WHAT IS EXPECTED:
The answer should be one number only, namely how many lines of the records hold the word "rear".

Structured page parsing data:
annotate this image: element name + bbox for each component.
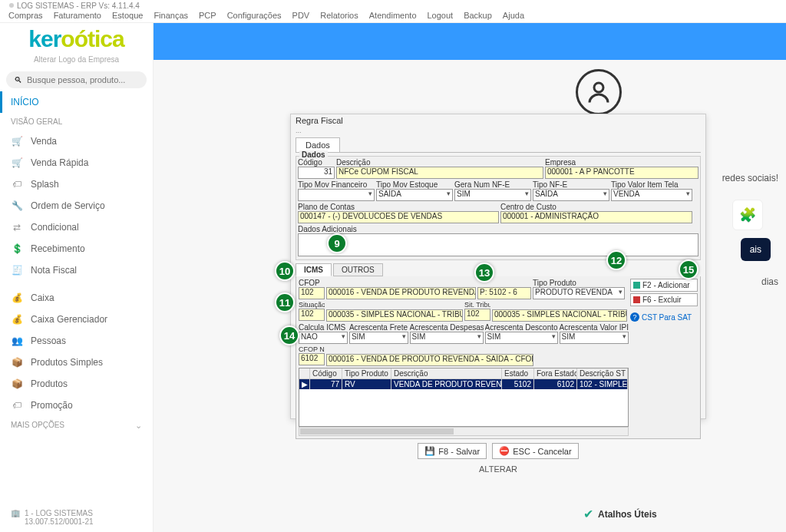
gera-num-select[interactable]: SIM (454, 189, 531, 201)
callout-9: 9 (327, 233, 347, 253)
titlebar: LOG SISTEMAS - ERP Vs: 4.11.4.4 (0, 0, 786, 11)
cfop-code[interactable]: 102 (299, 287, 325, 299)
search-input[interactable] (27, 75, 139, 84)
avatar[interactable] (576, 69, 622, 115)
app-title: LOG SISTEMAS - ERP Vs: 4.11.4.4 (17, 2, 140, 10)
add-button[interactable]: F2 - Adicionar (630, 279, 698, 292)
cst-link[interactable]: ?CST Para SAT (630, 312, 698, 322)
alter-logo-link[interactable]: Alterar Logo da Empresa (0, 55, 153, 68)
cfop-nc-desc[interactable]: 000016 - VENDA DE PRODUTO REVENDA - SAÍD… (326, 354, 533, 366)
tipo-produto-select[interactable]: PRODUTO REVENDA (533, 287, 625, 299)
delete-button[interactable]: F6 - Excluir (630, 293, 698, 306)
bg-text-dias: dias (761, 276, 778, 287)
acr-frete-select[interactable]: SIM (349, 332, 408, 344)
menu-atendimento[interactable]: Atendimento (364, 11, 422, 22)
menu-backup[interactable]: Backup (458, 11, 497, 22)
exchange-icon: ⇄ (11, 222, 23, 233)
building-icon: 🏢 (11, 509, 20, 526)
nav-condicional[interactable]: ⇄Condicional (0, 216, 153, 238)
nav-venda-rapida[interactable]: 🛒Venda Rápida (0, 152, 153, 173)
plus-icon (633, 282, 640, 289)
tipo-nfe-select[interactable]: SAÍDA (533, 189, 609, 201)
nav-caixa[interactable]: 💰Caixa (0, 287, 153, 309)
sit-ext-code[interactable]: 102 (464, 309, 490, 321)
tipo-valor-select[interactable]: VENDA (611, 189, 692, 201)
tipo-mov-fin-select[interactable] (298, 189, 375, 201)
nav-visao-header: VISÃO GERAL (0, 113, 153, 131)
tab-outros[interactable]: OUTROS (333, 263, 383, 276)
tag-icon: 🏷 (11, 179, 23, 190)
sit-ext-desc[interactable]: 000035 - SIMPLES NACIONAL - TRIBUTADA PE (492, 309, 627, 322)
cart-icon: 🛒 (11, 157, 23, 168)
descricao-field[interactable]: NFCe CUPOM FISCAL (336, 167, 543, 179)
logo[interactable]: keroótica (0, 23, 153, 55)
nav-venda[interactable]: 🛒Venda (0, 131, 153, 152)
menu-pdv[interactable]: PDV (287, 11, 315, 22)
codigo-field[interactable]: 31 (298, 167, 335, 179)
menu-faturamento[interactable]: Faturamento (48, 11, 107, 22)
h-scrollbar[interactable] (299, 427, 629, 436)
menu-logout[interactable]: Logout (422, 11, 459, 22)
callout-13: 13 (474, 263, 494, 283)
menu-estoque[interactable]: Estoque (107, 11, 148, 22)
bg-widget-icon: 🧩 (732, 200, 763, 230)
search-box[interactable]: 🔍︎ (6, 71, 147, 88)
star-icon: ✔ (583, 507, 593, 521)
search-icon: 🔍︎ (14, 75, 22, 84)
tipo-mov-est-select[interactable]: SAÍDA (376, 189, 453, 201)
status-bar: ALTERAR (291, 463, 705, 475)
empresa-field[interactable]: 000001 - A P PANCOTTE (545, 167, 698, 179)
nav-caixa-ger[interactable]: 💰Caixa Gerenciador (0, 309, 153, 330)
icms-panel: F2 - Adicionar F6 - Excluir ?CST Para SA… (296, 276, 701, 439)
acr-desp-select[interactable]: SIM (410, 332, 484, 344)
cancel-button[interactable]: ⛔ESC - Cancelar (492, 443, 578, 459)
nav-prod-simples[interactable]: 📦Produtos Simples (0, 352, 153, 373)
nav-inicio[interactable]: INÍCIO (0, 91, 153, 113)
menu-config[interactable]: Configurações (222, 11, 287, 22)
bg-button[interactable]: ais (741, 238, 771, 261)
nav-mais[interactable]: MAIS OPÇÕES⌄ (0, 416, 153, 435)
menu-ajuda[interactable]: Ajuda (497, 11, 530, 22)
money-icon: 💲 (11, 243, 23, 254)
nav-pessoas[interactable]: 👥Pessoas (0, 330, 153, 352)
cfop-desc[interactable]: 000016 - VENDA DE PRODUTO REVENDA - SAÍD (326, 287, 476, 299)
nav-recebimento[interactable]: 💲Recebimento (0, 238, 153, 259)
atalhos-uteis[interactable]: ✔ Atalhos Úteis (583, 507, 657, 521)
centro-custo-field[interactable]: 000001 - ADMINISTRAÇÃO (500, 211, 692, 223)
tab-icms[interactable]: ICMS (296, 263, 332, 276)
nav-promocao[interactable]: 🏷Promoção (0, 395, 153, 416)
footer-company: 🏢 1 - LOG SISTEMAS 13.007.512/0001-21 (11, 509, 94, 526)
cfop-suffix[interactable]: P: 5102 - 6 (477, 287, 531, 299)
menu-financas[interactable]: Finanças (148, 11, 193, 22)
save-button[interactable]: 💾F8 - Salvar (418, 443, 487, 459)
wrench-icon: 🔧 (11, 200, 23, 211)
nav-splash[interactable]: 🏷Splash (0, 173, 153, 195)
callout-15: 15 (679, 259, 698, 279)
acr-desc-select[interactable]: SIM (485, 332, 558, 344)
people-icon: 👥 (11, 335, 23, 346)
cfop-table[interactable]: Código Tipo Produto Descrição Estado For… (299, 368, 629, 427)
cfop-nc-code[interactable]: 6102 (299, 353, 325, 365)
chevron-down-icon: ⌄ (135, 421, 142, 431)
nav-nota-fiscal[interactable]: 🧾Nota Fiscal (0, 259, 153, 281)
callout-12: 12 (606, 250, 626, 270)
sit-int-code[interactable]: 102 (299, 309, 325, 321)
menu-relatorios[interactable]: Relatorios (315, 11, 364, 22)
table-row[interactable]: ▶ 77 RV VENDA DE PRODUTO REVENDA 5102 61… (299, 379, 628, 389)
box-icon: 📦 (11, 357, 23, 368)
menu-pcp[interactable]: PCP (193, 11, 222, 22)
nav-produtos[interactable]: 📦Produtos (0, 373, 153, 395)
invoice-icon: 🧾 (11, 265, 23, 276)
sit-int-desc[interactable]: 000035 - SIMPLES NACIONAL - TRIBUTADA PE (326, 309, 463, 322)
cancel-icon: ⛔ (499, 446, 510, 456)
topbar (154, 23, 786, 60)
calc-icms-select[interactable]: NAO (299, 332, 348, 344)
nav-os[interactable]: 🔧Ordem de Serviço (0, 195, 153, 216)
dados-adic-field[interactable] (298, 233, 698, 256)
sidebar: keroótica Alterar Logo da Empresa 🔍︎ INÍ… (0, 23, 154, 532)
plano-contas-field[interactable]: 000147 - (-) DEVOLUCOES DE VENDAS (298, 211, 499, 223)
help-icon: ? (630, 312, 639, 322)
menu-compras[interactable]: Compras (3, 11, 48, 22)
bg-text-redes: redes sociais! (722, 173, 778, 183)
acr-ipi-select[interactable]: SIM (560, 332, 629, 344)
---
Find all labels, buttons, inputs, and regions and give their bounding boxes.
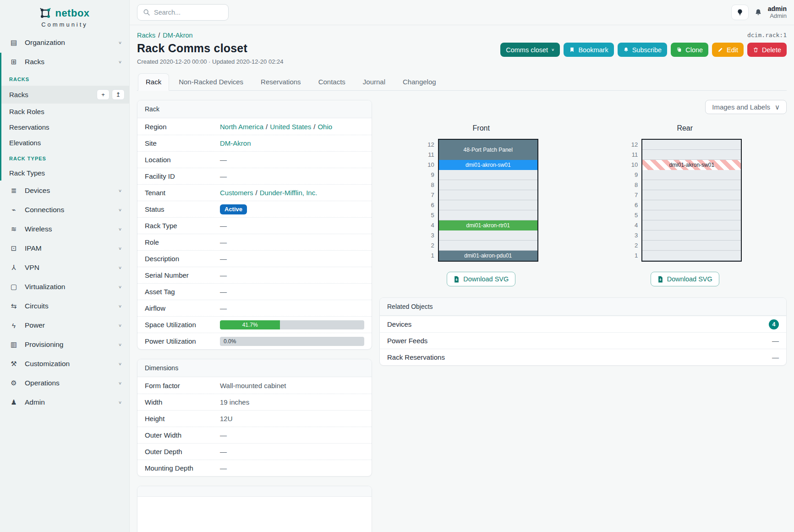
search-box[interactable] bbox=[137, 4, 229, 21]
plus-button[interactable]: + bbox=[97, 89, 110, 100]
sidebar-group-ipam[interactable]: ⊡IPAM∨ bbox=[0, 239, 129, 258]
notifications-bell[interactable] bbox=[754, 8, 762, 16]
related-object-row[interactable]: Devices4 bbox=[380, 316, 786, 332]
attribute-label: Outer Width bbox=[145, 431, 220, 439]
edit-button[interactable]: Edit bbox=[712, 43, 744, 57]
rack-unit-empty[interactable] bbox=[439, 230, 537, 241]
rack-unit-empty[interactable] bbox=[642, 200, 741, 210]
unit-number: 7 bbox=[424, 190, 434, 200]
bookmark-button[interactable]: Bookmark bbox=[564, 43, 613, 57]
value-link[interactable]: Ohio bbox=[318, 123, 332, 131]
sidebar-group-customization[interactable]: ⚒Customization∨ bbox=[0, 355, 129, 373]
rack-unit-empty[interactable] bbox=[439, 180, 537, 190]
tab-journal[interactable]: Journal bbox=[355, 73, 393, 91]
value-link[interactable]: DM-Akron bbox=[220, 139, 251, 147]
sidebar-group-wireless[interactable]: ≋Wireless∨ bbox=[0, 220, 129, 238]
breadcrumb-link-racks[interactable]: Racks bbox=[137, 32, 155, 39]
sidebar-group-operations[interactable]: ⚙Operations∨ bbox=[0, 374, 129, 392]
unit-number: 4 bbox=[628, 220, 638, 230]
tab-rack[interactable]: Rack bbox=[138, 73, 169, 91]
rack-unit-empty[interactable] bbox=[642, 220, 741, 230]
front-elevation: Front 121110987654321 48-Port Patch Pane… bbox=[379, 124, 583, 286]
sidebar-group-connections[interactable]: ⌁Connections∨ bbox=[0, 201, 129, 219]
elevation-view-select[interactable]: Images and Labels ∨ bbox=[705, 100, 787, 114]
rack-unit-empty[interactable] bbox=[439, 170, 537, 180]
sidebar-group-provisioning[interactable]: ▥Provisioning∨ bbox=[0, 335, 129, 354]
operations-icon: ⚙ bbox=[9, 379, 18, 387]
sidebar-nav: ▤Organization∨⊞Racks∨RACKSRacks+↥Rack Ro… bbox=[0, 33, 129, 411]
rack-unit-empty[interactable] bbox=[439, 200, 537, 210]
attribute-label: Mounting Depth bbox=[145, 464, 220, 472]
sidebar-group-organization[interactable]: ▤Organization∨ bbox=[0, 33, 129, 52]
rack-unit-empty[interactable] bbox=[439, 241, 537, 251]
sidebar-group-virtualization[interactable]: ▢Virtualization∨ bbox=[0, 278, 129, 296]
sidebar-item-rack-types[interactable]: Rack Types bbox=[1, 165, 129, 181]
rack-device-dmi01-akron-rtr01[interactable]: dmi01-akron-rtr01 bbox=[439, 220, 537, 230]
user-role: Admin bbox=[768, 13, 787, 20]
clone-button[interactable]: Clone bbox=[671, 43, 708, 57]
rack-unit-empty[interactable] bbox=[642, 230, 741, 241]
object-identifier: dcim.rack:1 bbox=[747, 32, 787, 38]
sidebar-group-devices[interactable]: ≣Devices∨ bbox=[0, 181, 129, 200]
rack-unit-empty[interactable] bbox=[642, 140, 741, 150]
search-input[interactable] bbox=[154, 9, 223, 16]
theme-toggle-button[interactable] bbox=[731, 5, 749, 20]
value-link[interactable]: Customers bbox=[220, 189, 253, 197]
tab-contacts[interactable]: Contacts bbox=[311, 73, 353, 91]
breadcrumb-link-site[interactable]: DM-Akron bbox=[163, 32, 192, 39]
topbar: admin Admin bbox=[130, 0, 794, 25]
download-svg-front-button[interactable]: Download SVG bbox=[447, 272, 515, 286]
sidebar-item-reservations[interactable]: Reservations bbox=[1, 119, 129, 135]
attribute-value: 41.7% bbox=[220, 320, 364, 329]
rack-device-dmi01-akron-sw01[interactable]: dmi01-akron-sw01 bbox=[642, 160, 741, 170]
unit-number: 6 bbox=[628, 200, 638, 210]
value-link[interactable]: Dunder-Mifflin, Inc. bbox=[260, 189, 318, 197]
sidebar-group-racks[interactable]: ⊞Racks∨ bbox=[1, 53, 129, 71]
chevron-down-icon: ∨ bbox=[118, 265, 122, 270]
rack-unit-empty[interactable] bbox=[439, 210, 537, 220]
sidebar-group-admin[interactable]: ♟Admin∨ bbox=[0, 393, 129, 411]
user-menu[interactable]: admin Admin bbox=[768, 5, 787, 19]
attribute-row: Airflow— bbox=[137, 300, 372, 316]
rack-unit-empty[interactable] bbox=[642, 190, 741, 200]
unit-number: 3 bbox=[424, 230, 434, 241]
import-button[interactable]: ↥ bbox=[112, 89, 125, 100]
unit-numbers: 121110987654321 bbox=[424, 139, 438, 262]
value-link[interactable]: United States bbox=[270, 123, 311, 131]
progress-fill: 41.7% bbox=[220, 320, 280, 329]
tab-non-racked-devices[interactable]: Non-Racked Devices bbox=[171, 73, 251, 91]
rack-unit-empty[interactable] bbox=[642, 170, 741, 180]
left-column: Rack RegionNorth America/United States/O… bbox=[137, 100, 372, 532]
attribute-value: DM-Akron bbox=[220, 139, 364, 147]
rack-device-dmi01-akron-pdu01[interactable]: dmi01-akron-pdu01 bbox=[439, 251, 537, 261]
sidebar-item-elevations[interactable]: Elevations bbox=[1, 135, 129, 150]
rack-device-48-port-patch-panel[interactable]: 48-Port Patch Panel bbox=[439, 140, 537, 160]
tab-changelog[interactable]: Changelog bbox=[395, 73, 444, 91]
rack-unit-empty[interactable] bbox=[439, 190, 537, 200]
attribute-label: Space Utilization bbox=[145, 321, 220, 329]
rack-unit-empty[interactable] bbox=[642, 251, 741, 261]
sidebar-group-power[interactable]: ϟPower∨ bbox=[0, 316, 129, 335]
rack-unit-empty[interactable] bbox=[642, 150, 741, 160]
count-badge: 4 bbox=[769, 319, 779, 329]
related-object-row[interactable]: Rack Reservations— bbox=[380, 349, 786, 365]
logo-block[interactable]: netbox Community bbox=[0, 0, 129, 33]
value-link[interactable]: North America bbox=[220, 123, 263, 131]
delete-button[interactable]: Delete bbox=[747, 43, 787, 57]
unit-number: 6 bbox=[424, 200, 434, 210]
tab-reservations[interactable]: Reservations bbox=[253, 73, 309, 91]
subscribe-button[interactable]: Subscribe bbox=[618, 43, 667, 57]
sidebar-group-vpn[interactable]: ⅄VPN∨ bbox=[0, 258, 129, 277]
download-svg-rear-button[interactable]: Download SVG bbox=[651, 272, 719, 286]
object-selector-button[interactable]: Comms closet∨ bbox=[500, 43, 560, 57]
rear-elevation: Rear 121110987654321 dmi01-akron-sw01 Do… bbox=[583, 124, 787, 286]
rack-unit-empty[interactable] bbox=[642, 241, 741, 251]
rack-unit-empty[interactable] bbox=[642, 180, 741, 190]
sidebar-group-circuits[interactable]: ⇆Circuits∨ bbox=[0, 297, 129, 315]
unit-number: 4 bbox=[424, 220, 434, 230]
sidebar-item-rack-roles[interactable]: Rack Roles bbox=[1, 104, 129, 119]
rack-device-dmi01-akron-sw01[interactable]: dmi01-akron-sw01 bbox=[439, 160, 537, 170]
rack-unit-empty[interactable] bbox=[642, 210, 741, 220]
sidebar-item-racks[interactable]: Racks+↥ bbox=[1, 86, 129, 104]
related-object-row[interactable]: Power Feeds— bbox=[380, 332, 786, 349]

RESPONSE AREA:
2